Gérald Darmanin, garde des sceaux, ministre de la justice . Chacun sait à quel point la question foncière est délicate et essentielle pour les outre-mer en général, et pour votre collectivité en particulier. Je sais que vous êtes impliqué – nous avons échangé à ce sujet lors de mon déplacement dans votre territoire.
Avec la ministre des outre-mer, Naïma Moutchou, nous travaillons afin d'appliquer la loi Letchimy. Les professionnels – notaires, avocats, spécialistes des questions foncières en Martinique – soulignent eux-mêmes qu'elle présente parfois des difficultés. Je m'en suis entretenu avec le président Letchimy.
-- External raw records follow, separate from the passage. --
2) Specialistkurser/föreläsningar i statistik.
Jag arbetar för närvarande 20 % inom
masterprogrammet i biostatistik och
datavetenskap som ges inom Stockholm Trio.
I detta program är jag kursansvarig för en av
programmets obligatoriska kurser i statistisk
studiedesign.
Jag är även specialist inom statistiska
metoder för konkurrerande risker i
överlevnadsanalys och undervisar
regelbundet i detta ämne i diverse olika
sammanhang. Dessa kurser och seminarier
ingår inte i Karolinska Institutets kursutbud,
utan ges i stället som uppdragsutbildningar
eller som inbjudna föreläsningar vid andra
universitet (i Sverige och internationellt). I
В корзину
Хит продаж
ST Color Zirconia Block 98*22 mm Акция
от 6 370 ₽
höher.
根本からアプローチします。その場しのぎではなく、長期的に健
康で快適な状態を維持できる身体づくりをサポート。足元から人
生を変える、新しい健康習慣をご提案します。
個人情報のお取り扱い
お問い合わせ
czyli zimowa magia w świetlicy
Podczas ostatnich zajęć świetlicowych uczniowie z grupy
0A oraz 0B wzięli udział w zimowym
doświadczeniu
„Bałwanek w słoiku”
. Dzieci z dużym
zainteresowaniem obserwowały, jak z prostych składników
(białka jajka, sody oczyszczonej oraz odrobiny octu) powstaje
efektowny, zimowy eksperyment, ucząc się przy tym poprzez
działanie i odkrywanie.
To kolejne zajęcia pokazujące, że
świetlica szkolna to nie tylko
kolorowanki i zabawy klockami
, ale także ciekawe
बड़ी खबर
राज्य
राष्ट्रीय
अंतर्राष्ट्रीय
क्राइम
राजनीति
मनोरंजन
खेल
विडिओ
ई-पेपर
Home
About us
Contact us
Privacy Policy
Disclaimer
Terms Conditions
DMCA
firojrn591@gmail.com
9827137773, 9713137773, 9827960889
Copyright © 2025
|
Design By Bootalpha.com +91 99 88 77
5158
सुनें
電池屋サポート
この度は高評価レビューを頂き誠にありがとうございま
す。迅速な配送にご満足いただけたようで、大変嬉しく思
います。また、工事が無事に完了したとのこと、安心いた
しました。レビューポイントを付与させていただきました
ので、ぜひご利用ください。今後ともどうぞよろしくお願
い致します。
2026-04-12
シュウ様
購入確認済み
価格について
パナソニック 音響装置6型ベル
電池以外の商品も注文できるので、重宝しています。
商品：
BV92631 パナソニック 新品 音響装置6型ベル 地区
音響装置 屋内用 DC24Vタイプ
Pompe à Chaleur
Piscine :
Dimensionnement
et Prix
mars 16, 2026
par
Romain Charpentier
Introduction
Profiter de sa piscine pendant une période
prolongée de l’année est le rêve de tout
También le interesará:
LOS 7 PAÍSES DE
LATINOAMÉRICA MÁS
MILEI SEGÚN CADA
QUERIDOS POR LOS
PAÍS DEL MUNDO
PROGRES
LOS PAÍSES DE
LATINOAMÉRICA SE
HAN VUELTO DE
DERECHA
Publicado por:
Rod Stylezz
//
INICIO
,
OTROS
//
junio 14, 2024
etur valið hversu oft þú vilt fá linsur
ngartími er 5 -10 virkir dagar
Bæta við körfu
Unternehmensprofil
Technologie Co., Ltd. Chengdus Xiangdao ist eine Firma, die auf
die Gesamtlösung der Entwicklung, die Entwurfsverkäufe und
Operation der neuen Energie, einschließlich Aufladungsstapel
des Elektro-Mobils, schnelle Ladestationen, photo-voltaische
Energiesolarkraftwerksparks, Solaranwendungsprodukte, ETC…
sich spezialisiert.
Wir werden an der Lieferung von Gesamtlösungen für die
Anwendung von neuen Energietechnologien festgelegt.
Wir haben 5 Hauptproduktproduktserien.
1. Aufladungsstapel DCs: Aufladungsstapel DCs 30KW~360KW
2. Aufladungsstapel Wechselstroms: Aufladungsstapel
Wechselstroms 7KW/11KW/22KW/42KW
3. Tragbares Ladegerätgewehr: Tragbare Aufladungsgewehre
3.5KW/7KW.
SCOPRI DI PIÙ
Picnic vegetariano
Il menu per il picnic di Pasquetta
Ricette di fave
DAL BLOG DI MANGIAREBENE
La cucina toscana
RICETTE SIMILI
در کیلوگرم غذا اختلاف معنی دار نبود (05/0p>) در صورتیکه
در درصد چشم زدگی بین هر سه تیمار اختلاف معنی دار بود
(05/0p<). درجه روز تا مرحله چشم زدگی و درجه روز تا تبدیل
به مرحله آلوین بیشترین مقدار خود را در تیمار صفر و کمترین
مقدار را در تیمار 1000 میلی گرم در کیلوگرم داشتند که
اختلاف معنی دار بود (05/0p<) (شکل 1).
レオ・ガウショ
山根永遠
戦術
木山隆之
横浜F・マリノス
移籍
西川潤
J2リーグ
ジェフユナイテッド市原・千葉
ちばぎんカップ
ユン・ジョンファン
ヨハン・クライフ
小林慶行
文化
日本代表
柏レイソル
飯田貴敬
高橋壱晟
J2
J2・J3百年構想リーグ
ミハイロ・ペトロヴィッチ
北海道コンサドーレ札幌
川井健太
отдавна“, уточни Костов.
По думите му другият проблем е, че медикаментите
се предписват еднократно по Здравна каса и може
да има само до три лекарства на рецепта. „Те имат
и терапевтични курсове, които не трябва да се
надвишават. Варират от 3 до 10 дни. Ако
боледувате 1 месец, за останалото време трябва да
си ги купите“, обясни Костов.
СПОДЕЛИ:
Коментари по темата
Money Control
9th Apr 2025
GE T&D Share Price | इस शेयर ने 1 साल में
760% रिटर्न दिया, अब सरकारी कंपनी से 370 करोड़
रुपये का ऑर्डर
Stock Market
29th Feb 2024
Par ailleurs, une proposition de loi a été adoptée très récemment à l'Assemblée nationale, défendue par Mme Louise Morel et M. Nicolas Turquois, qui vise à simplifier la sortie de l'indivision successorale. Ses dispositions s'appliqueraient sur tout le territoire national, donc outre-mer. Elle sera examinée en deuxième lecture le 26 mars dans votre hémicycle.
Nous sommes tout à fait disposés à entendre vos arguments et à examiner la proposition de loi que vous défendez. Il s'agit de sortir du désordre foncier en respectant l'ensemble des habitants, notamment ceux qui possèdent des terres en Martinique et ceux qui veulent vivre du fruit de leur travail – les agriculteurs, comme vous l'avez rappelé, qui ont parfois connu des formes de spoliation.
Vous avez raison d'y insister et, je le répète, avec la ministre des outre-mer, et les autres membres du gouvernement, nous sommes prêts à discuter avec vous.
Ce que nous devons faire, c'est organiser ces discussions avec les élus, en premier lieu la collectivité, avec les professionnels, notamment les notaires, et avec les juges. J'ai amorcé le processus dans la circulaire foncière adressée au procureur de la République et aux magistrats.
En Guadeloupe et en Martinique, l'autorité judiciaire a récemment mis fin à des indivisions successorales vieilles de plus de cent quarante ans. En effet, certains dossiers n'attendent pas dix ans ou trente ans, mais plus d'un siècle, et cela freine le développement de la Martinique, de la Guadeloupe, de la Guyane et de bien d'autres territoires – Mayotte, par exemple, où je me trouvais il y a quarante-huit heures.
Soyez assuré que la ministre des outre-mer et moi-même abordons ce débat avec toute l'attention qu'il mérite.